## Your goal
Set down each entry below exactly as written, keeping the pictures out.

Collected data entries:

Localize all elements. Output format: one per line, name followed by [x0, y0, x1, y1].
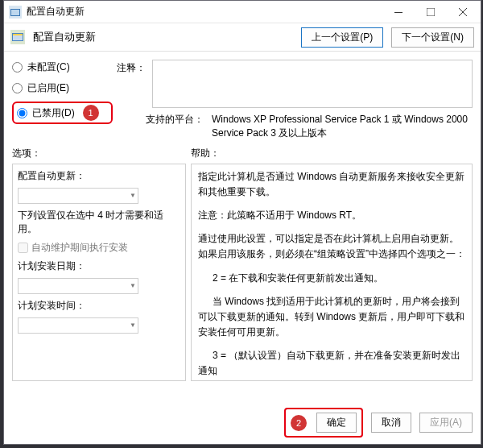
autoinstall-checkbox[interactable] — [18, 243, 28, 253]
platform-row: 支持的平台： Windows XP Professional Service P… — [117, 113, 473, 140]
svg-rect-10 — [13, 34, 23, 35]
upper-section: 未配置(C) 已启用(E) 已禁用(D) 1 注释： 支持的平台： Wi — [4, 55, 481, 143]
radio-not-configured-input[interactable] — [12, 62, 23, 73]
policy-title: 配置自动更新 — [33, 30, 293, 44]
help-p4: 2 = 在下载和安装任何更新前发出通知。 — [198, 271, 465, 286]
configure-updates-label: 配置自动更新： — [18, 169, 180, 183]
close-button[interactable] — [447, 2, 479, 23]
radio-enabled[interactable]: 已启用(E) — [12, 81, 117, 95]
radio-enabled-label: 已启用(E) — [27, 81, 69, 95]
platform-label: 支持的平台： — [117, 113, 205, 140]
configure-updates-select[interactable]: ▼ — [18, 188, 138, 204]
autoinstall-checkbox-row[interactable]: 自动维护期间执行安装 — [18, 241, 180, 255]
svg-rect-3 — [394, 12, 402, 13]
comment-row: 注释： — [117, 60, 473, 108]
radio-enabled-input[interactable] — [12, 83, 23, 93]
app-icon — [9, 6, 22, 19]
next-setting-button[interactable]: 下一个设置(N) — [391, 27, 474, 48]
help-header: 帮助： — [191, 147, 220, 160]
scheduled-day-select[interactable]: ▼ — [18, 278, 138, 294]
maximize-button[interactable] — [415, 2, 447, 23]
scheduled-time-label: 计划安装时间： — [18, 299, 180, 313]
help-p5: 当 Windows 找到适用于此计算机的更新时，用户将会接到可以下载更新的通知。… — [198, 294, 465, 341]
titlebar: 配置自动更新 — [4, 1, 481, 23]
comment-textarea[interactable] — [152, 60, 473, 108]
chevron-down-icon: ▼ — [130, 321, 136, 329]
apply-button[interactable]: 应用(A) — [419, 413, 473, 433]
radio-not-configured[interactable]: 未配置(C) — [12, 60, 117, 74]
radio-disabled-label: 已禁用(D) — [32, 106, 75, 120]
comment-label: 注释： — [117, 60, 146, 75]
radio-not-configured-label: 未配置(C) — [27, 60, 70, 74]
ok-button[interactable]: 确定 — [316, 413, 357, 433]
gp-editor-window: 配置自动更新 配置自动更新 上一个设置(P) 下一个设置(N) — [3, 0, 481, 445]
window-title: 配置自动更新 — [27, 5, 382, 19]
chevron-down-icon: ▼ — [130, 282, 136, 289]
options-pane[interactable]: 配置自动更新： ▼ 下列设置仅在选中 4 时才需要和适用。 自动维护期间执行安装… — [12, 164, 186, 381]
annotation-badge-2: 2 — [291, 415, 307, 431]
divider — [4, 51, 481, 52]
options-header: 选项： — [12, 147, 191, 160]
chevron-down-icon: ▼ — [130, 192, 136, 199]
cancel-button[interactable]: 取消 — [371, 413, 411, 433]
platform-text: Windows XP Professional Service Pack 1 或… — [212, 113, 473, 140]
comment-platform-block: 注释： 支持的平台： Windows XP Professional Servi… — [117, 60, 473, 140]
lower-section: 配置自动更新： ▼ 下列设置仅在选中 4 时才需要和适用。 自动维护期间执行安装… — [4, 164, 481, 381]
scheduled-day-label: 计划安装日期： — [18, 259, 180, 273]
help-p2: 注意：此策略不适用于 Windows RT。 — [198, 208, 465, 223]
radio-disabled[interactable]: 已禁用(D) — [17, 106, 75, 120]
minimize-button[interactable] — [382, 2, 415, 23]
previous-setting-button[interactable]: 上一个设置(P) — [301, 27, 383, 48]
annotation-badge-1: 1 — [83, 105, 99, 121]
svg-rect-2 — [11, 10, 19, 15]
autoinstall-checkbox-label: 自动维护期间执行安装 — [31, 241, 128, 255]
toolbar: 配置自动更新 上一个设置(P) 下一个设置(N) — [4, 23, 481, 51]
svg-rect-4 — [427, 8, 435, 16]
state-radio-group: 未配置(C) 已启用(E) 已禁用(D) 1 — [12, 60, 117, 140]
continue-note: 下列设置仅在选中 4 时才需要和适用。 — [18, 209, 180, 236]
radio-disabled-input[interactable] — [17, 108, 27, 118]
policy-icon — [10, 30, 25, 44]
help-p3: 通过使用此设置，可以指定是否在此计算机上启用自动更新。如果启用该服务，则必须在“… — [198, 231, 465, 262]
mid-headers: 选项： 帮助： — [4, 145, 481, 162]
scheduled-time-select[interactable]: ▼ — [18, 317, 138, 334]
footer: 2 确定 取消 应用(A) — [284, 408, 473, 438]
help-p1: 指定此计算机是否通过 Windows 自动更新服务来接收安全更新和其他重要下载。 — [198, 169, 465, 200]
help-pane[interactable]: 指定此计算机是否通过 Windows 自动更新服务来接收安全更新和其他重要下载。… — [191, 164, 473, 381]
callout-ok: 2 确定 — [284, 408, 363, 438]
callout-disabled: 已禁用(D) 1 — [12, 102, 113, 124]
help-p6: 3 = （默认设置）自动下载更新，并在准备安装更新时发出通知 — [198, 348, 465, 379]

## Reply
Localize all elements. Output format: one per line, name followed by [x0, y0, x1, y1].
autoinstall-checkbox[interactable] — [18, 243, 28, 253]
platform-row: 支持的平台： Windows XP Professional Service P… — [117, 113, 473, 140]
svg-rect-10 — [13, 34, 23, 35]
upper-section: 未配置(C) 已启用(E) 已禁用(D) 1 注释： 支持的平台： Wi — [4, 55, 481, 143]
radio-not-configured-input[interactable] — [12, 62, 23, 73]
policy-title: 配置自动更新 — [33, 30, 293, 44]
help-p4: 2 = 在下载和安装任何更新前发出通知。 — [198, 271, 465, 286]
configure-updates-label: 配置自动更新： — [18, 169, 180, 183]
close-button[interactable] — [447, 2, 479, 23]
radio-enabled[interactable]: 已启用(E) — [12, 81, 117, 95]
radio-enabled-label: 已启用(E) — [27, 81, 69, 95]
platform-label: 支持的平台： — [117, 113, 205, 140]
configure-updates-select[interactable]: ▼ — [18, 188, 138, 204]
autoinstall-checkbox-row[interactable]: 自动维护期间执行安装 — [18, 241, 180, 255]
svg-rect-3 — [394, 12, 402, 13]
comment-row: 注释： — [117, 60, 473, 108]
radio-enabled-input[interactable] — [12, 83, 23, 93]
app-icon — [9, 6, 22, 19]
next-setting-button[interactable]: 下一个设置(N) — [391, 27, 474, 48]
help-header: 帮助： — [191, 147, 220, 160]
scheduled-day-select[interactable]: ▼ — [18, 278, 138, 294]
maximize-button[interactable] — [415, 2, 447, 23]
scheduled-time-label: 计划安装时间： — [18, 299, 180, 313]
help-p5: 当 Windows 找到适用于此计算机的更新时，用户将会接到可以下载更新的通知。… — [198, 294, 465, 341]
titlebar: 配置自动更新 — [4, 1, 481, 23]
comment-textarea[interactable] — [152, 60, 473, 108]
chevron-down-icon: ▼ — [130, 321, 136, 329]
apply-button[interactable]: 应用(A) — [419, 413, 473, 433]
radio-not-configured[interactable]: 未配置(C) — [12, 60, 117, 74]
radio-disabled-label: 已禁用(D) — [32, 106, 75, 120]
comment-label: 注释： — [117, 60, 146, 75]
radio-not-configured-label: 未配置(C) — [27, 60, 70, 74]
ok-button[interactable]: 确定 — [316, 413, 357, 433]
gp-editor-window: 配置自动更新 配置自动更新 上一个设置(P) 下一个设置(N) — [3, 0, 481, 445]
window-title: 配置自动更新 — [27, 5, 382, 19]
chevron-down-icon: ▼ — [130, 282, 136, 289]
options-pane[interactable]: 配置自动更新： ▼ 下列设置仅在选中 4 时才需要和适用。 自动维护期间执行安装… — [12, 164, 186, 381]
annotation-badge-2: 2 — [291, 415, 307, 431]
divider — [4, 51, 481, 52]
options-header: 选项： — [12, 147, 191, 160]
chevron-down-icon: ▼ — [130, 192, 136, 199]
cancel-button[interactable]: 取消 — [371, 413, 411, 433]
platform-text: Windows XP Professional Service Pack 1 或… — [212, 113, 473, 140]
comment-platform-block: 注释： 支持的平台： Windows XP Professional Servi… — [117, 60, 473, 140]
lower-section: 配置自动更新： ▼ 下列设置仅在选中 4 时才需要和适用。 自动维护期间执行安装… — [4, 164, 481, 381]
scheduled-day-label: 计划安装日期： — [18, 259, 180, 273]
help-p2: 注意：此策略不适用于 Windows RT。 — [198, 208, 465, 223]
radio-disabled[interactable]: 已禁用(D) — [17, 106, 75, 120]
minimize-button[interactable] — [382, 2, 415, 23]
previous-setting-button[interactable]: 上一个设置(P) — [301, 27, 383, 48]
annotation-badge-1: 1 — [83, 105, 99, 121]
svg-rect-2 — [11, 10, 19, 15]
autoinstall-checkbox-label: 自动维护期间执行安装 — [31, 241, 128, 255]
toolbar: 配置自动更新 上一个设置(P) 下一个设置(N) — [4, 23, 481, 51]
svg-rect-4 — [427, 8, 435, 16]
state-radio-group: 未配置(C) 已启用(E) 已禁用(D) 1 — [12, 60, 117, 140]
continue-note: 下列设置仅在选中 4 时才需要和适用。 — [18, 209, 180, 236]
radio-disabled-input[interactable] — [17, 108, 27, 118]
policy-icon — [10, 30, 25, 44]
help-p3: 通过使用此设置，可以指定是否在此计算机上启用自动更新。如果启用该服务，则必须在“… — [198, 231, 465, 262]
mid-headers: 选项： 帮助： — [4, 145, 481, 162]
scheduled-time-select[interactable]: ▼ — [18, 317, 138, 334]
footer: 2 确定 取消 应用(A) — [284, 408, 473, 438]
help-p1: 指定此计算机是否通过 Windows 自动更新服务来接收安全更新和其他重要下载。 — [198, 169, 465, 200]
help-pane[interactable]: 指定此计算机是否通过 Windows 自动更新服务来接收安全更新和其他重要下载。… — [191, 164, 473, 381]
callout-ok: 2 确定 — [284, 408, 363, 438]
callout-disabled: 已禁用(D) 1 — [12, 102, 113, 124]
help-p6: 3 = （默认设置）自动下载更新，并在准备安装更新时发出通知 — [198, 348, 465, 379]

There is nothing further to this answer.